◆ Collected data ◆
= Beginning of Section =

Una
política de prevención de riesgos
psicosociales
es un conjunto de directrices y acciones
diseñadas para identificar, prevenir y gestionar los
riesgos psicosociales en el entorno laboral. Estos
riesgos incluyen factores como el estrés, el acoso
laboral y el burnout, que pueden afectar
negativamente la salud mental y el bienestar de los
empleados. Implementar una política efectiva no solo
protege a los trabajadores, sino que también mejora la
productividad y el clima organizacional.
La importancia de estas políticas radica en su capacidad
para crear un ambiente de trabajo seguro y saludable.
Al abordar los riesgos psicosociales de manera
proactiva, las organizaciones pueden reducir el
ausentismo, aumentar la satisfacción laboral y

= End of Section =
= Beginning of Section =

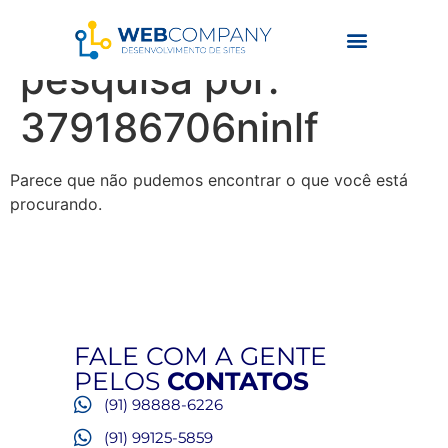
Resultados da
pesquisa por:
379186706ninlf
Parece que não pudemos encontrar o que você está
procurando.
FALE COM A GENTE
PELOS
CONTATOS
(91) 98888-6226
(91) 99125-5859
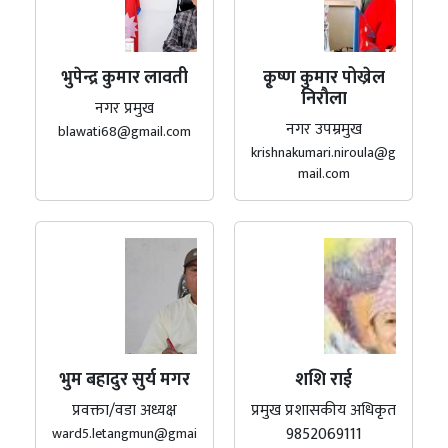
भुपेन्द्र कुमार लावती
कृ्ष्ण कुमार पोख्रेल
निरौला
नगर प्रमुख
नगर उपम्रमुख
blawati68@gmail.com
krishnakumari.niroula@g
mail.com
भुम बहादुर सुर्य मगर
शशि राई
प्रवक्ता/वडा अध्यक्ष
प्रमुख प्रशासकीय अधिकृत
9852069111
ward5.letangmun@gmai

= End of Section =
= Beginning of Section =

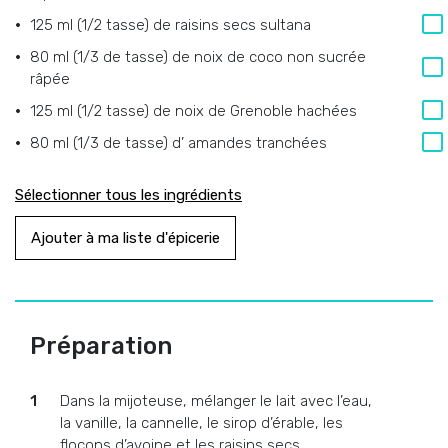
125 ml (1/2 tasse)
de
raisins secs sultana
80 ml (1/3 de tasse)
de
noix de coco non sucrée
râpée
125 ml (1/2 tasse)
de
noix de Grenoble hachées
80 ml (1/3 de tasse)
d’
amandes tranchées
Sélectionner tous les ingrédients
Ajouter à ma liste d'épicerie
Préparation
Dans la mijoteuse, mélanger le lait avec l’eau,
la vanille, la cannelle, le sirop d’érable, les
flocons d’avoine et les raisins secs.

= End of Section =

After locating the line with "भुपेन्द्र कुमार लावती" above, return that line and every later line through the one with "ward5.letangmun@gmai", word for word and with nothing else.

◆ Exercise result ◆
भुपेन्द्र कुमार लावती
कृ्ष्ण कुमार पोख्रेल
निरौला
नगर प्रमुख
नगर उपम्रमुख
blawati68@gmail.com
krishnakumari.niroula@g
mail.com
भुम बहादुर सुर्य मगर
शशि राई
प्रवक्ता/वडा अध्यक्ष
प्रमुख प्रशासकीय अधिकृत
9852069111
ward5.letangmun@gmai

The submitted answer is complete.